● TASK TO COMPLETE
I need every line that includes the word "class" copied from the material.

● DATASET RECORDS

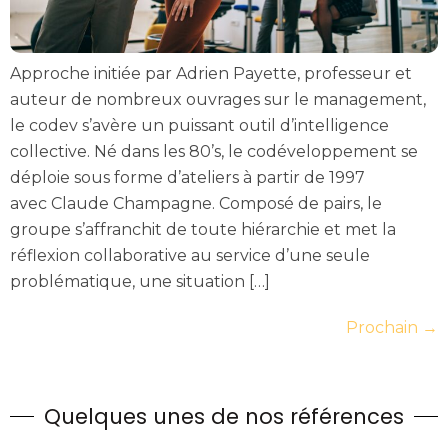
Approche initiée par Adrien Payette, professeur et
auteur de nombreux ouvrages sur le management,
le codev s’avère un puissant outil d’intelligence
collective. Né dans les 80’s, le codéveloppement se
déploie sous forme d’ateliers à partir de 1997
avec Claude Champagne. Composé de pairs, le
groupe s’affranchit de toute hiérarchie et met la
réflexion collaborative au service d’une seule
problématique, une situation […]
Prochain
→
Quelques unes de nos références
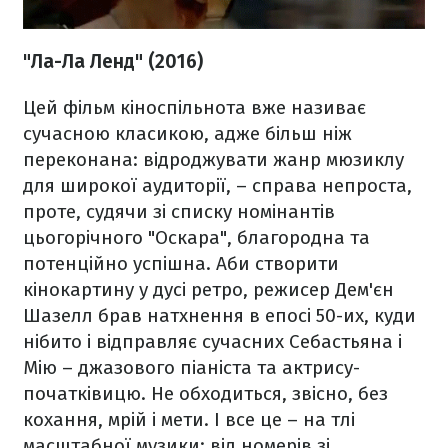
"Ла-Ла Ленд" (2016)
Цей фільм кіноспільнота вже називає
сучасною класикою, адже більш ніж
переконана: відроджувати жанр мюзиклу
для широкої аудиторії, – справа непроста,
проте, судячи зі списку номінантів
цьогорічного "Оскара", благородна та
потенційно успішна. Аби створити
кінокартину у дусі ретро, режисер Дем'єн
Шазелл брав натхнення в епосі 50-их, куди
нібито і відправляє сучасних Себастьяна і
Мію – джазового піаніста та актрису-
початківицю. Не обходиться, звісно, без
кохання, мрій і мети. І все це – на тлі
масштабної музики: від номерів зі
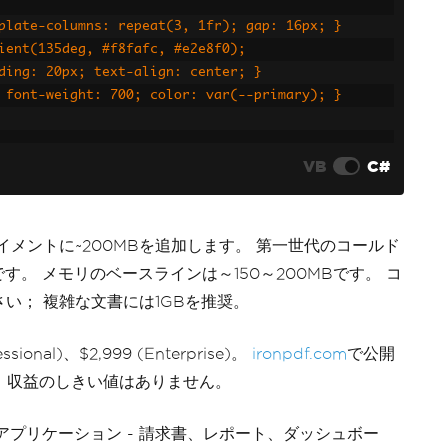
d-template-columns: repeat(3, 1fr); gap: 16px; }
gradient(135deg, #f8fafc, #e2e8f0);
: 8px; padding: 20px; text-align: center; }
2rem; font-weight: 700; color: var(--primary); }
VB
C#
h3>Revenue</h3><div class='value'>$1.2M</div></div>
h3>Users</h3><div class='value'>45,230</div></div>
h3>Uptime</h3><div class='value'>99.97%</div></div>
ロイメントに~200MBを追加します。 第一世代のコールド
です。 メモリのベースラインは～150～200MBです。 コ
さい； 複雑な文書には1GBを推奨。
ssional)、$2,999 (Enterprise)。
ironpdf.com
で公開
L、収益のしきい値はありません。
アプリケーション - 請求書、レポート、ダッシュボー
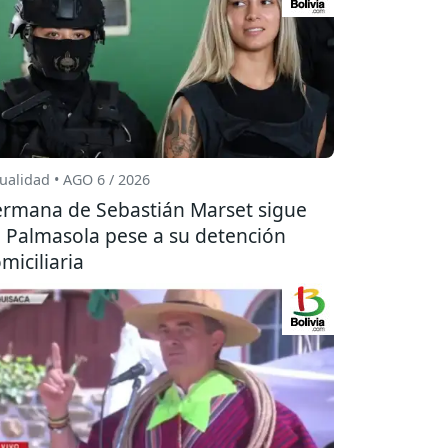
ualidad • AGO 6 / 2026
rmana de Sebastián Marset sigue
 Palmasola pese a su detención
miciliaria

● SOLVED EXERCISE
h3>Revenue</h3><div class='value'>$1.2M</div></div>
h3>Users</h3><div class='value'>45,230</div></div>
h3>Uptime</h3><div class='value'>99.97%</div></div>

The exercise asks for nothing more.